→ **Task statement**: "time" is the word to look for; copy each line of the listing where it occurs.

━━━━

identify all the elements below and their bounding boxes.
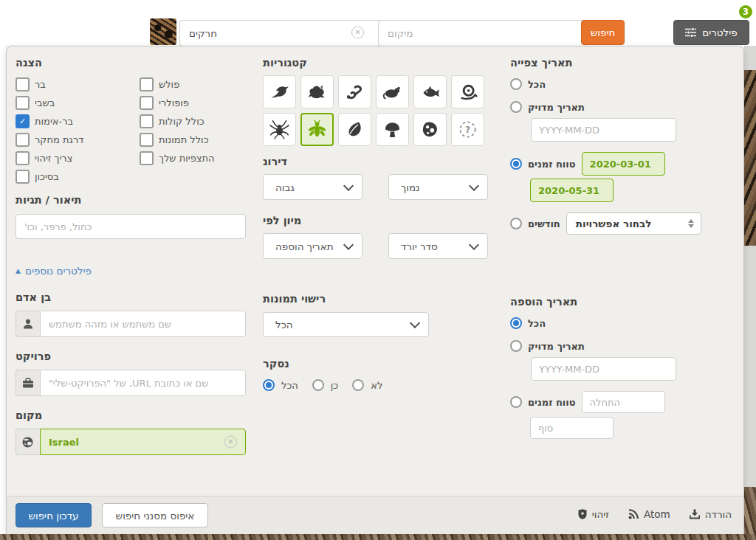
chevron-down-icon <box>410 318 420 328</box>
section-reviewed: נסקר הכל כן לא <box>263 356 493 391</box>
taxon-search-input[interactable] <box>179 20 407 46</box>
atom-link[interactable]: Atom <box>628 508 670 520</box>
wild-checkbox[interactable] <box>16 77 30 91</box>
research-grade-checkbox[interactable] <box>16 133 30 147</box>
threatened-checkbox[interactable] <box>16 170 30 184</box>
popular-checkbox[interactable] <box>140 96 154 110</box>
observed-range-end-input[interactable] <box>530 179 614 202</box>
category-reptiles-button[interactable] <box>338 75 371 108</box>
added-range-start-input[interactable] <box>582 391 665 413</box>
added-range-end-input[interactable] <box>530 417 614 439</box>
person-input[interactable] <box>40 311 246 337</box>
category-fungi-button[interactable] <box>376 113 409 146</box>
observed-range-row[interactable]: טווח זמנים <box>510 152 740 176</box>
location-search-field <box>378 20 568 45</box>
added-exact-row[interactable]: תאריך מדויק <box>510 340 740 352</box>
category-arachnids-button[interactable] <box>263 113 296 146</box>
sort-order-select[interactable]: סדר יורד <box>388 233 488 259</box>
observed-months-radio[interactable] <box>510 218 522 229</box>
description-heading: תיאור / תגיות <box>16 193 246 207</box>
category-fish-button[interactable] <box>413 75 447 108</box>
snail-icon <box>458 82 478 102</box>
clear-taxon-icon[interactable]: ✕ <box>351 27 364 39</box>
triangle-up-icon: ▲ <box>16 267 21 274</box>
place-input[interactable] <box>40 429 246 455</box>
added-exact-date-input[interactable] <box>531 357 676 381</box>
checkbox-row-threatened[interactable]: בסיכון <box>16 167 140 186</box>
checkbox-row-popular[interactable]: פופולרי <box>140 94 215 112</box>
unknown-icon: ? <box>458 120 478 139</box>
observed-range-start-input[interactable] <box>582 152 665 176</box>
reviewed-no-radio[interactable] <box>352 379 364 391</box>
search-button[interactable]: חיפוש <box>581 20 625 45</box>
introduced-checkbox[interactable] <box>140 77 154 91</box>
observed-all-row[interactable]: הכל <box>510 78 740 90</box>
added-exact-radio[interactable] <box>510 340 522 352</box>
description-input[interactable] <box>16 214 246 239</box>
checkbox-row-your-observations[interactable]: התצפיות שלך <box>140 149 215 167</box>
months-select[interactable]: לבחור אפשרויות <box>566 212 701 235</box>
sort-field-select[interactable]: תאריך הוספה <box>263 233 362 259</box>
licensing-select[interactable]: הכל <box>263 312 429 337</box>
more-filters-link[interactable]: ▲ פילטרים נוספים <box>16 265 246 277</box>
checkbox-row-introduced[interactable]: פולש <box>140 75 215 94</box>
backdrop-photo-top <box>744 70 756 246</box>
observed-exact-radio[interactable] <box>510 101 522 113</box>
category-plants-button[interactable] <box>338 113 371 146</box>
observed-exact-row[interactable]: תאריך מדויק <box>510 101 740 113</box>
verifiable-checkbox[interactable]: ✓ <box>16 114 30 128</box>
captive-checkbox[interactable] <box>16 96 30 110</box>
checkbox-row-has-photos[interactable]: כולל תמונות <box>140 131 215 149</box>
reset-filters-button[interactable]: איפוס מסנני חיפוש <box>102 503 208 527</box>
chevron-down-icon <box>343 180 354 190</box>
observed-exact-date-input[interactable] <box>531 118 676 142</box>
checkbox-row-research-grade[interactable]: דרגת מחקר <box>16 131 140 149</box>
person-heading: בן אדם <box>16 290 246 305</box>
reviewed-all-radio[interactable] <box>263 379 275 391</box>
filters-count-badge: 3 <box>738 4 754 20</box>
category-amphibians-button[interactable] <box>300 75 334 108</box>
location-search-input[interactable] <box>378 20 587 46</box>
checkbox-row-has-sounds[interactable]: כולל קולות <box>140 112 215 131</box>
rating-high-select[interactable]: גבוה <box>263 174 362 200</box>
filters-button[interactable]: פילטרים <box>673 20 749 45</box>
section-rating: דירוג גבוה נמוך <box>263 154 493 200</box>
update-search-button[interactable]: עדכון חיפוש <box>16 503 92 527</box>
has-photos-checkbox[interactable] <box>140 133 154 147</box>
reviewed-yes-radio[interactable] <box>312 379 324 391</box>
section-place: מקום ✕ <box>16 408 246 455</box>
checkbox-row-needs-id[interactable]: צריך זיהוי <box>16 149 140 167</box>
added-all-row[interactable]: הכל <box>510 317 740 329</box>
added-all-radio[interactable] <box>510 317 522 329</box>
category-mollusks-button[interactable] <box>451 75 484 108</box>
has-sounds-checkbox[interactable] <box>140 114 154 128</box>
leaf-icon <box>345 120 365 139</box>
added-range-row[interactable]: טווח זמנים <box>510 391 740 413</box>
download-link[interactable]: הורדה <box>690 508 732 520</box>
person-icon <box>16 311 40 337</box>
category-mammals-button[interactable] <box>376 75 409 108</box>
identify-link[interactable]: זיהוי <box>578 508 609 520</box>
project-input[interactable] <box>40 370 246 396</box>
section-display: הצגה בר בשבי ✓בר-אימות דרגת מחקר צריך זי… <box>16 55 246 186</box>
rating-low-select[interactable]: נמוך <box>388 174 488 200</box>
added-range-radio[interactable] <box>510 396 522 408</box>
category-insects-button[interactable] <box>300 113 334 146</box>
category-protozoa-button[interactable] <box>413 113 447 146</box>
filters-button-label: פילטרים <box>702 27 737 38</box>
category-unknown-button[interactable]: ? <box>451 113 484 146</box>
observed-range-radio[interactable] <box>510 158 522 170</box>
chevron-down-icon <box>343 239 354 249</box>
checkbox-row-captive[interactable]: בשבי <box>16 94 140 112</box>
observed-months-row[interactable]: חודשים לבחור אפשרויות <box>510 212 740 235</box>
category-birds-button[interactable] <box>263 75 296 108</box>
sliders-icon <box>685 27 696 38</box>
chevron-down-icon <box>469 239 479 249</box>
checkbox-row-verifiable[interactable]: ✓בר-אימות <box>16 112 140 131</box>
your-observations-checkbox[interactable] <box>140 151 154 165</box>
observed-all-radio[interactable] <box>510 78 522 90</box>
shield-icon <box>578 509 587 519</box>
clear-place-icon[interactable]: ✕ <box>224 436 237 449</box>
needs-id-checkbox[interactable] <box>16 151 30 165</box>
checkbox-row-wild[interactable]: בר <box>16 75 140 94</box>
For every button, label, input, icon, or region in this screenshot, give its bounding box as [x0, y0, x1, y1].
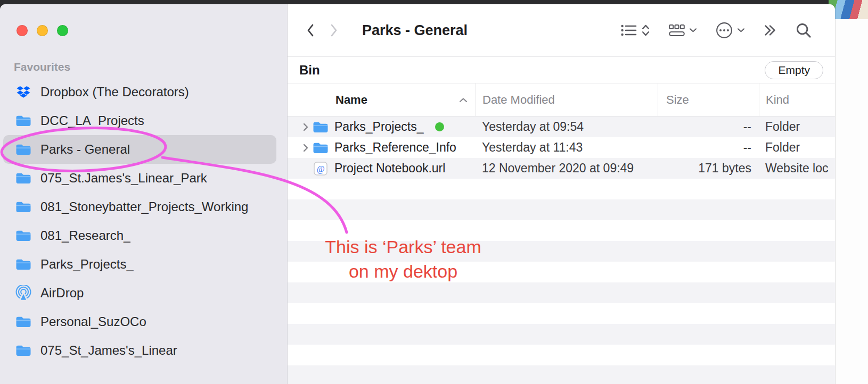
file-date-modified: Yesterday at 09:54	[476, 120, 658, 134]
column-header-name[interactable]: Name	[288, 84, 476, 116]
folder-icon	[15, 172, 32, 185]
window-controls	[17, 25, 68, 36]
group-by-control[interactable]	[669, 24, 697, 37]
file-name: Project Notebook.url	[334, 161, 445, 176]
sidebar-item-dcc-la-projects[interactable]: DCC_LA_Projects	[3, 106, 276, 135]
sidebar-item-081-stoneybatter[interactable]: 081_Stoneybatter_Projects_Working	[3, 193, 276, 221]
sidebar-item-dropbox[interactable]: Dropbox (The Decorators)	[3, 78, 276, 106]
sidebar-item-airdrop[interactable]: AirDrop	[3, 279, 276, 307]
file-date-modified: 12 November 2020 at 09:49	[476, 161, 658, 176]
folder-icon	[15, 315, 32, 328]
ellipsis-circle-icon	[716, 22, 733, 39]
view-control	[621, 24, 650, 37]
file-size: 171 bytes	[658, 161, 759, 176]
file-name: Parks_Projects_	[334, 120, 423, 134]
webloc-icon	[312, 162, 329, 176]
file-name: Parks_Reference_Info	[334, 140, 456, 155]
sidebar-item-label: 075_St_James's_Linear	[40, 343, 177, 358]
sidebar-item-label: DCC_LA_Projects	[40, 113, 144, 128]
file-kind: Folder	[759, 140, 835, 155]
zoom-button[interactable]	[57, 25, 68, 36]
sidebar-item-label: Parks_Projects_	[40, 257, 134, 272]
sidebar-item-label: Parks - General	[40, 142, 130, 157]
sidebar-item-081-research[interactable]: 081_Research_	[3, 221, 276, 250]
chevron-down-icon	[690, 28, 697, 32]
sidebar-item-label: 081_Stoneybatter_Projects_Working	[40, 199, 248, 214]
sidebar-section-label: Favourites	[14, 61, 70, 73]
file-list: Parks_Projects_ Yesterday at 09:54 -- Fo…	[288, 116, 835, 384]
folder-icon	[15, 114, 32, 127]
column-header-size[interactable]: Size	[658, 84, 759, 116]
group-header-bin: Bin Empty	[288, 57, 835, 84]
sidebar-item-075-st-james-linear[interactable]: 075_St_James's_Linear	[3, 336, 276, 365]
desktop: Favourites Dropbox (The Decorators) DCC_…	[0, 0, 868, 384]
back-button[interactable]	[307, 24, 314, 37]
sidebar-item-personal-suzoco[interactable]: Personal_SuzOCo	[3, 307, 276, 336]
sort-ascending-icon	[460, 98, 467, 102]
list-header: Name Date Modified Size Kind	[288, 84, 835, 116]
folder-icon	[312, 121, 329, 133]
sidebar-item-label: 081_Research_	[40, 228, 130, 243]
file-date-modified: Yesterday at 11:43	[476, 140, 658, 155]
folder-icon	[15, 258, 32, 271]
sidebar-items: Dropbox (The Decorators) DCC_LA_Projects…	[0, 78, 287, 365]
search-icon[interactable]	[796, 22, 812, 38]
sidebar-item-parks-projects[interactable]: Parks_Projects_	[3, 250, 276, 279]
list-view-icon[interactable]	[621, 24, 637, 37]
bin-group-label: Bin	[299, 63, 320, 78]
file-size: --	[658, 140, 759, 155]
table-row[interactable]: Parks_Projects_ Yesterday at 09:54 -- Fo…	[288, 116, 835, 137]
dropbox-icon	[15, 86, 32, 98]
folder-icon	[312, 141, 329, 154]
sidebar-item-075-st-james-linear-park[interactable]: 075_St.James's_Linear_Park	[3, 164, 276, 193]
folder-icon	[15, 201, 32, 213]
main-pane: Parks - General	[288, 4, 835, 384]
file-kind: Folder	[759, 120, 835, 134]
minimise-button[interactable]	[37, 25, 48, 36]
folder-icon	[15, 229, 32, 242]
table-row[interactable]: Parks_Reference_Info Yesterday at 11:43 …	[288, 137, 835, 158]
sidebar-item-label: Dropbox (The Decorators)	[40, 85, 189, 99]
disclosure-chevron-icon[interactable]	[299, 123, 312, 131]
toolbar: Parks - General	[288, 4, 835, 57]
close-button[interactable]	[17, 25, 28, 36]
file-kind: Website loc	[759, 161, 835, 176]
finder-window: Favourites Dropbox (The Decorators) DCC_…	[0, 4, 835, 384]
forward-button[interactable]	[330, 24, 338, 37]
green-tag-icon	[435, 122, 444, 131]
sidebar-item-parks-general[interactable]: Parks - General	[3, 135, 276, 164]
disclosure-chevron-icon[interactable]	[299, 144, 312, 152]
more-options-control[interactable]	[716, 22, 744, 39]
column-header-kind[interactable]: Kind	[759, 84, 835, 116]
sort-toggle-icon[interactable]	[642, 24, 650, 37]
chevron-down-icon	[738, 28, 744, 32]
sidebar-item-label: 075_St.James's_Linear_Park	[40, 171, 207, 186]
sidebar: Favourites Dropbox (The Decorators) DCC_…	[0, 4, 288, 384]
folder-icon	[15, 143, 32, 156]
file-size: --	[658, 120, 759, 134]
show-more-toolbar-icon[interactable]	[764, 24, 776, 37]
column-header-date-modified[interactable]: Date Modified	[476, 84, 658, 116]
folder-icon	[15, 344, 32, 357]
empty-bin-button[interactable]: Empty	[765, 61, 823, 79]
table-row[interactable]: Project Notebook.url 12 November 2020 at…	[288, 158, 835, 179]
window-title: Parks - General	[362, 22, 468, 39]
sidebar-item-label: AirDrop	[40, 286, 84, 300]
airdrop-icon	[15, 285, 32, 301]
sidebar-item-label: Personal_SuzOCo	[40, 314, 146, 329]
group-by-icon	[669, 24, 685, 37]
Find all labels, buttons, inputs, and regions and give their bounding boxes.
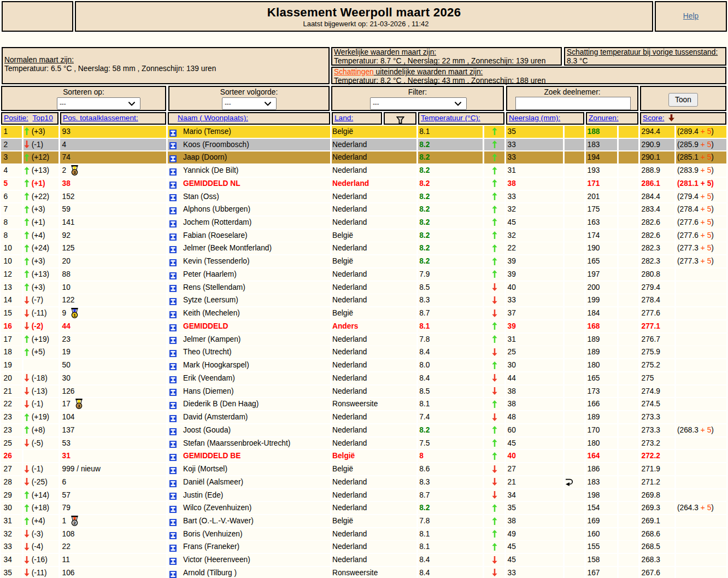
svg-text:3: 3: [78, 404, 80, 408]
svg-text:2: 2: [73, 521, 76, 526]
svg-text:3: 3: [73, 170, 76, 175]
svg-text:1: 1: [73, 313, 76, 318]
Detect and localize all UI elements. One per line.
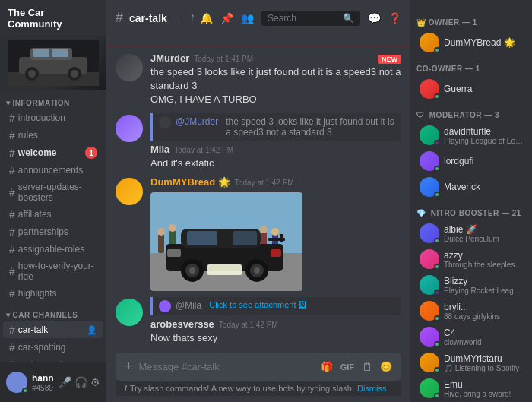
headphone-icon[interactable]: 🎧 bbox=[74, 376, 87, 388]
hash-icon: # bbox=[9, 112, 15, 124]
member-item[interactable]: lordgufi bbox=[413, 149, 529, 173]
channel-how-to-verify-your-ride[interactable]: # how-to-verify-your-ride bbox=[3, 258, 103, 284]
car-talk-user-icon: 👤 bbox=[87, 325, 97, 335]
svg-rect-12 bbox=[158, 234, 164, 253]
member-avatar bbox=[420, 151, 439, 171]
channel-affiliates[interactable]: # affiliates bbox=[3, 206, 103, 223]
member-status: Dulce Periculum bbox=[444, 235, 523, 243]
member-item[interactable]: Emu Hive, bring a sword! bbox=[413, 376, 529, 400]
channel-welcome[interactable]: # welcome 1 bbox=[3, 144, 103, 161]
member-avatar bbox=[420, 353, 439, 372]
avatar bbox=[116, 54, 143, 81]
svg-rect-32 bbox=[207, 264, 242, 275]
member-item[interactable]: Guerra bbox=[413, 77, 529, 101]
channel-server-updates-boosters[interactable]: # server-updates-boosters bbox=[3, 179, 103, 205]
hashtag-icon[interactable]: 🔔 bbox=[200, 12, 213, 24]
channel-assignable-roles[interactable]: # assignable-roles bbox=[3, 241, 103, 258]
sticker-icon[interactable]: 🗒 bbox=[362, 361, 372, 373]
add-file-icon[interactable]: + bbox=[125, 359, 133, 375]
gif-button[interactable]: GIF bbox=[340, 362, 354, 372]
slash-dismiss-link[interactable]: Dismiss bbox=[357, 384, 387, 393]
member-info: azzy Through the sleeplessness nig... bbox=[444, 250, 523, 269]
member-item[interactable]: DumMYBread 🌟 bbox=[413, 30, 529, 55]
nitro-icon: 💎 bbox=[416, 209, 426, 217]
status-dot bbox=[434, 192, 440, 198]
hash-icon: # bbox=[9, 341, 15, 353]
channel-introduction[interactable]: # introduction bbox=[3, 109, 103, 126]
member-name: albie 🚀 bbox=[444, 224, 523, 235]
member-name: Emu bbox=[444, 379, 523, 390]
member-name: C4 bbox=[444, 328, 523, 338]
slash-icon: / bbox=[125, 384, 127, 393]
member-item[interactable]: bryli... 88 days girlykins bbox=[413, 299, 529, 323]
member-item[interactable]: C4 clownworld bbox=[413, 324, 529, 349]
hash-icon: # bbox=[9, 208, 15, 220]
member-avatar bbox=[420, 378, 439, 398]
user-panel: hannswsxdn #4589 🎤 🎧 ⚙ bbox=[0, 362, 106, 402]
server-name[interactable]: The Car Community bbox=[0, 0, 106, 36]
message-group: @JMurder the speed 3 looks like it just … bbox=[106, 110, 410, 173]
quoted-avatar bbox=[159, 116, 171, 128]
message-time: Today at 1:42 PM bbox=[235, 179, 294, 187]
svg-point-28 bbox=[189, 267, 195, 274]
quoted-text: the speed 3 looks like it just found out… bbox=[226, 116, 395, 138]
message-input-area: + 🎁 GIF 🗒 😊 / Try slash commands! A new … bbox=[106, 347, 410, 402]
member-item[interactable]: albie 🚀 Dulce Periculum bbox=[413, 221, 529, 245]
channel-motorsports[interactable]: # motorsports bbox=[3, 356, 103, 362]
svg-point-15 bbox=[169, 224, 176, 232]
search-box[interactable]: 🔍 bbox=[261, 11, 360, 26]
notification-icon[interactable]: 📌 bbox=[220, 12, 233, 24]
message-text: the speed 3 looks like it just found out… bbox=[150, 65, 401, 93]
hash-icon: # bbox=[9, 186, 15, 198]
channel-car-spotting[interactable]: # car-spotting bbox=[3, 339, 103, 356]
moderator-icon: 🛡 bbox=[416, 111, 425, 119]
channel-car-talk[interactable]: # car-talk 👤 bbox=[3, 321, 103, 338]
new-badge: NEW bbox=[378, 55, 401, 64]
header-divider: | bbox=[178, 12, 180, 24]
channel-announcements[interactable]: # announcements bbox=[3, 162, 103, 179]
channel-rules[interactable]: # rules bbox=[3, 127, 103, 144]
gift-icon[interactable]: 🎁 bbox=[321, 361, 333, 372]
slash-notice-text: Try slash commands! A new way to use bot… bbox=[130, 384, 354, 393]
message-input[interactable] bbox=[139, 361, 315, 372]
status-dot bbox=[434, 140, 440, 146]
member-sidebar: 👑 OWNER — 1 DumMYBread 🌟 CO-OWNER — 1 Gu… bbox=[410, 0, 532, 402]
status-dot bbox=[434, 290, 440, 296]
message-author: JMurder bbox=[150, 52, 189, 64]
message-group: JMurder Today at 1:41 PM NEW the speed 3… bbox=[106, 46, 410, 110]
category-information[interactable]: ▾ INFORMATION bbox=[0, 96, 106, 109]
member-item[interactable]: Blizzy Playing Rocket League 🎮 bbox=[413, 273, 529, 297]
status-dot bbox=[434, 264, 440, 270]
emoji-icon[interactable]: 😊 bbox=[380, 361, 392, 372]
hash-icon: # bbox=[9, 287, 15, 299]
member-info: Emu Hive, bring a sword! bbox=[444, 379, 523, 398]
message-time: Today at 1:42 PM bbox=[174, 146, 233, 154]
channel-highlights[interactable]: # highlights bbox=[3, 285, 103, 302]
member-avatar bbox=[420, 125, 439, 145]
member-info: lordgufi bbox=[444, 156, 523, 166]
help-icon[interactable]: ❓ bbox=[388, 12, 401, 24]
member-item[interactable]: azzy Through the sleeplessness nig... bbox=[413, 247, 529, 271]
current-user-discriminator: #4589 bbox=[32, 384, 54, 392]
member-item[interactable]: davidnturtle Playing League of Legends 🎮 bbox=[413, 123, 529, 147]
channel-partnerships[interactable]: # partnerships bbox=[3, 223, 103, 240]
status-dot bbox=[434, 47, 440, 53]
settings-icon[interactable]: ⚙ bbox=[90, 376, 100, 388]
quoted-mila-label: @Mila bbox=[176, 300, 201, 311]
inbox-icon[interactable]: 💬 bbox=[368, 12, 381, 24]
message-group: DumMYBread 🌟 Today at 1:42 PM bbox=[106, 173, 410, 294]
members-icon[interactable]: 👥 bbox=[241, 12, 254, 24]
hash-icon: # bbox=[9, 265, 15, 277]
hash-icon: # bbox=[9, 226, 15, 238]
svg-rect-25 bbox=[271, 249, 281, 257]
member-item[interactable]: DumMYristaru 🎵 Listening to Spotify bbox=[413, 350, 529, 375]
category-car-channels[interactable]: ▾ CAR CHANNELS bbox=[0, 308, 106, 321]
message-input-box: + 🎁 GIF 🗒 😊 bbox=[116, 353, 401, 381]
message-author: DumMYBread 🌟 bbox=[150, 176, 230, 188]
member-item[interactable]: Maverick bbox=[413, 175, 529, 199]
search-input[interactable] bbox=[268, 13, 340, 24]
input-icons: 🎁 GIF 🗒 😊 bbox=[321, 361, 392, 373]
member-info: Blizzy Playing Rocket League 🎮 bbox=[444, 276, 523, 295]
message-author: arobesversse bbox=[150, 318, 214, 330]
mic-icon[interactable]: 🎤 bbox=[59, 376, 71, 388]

━━━━

→ **Exercise response**:
message-time: Today at 1:42 PM bbox=[235, 179, 294, 187]
message-time: Today at 1:42 PM bbox=[174, 146, 233, 154]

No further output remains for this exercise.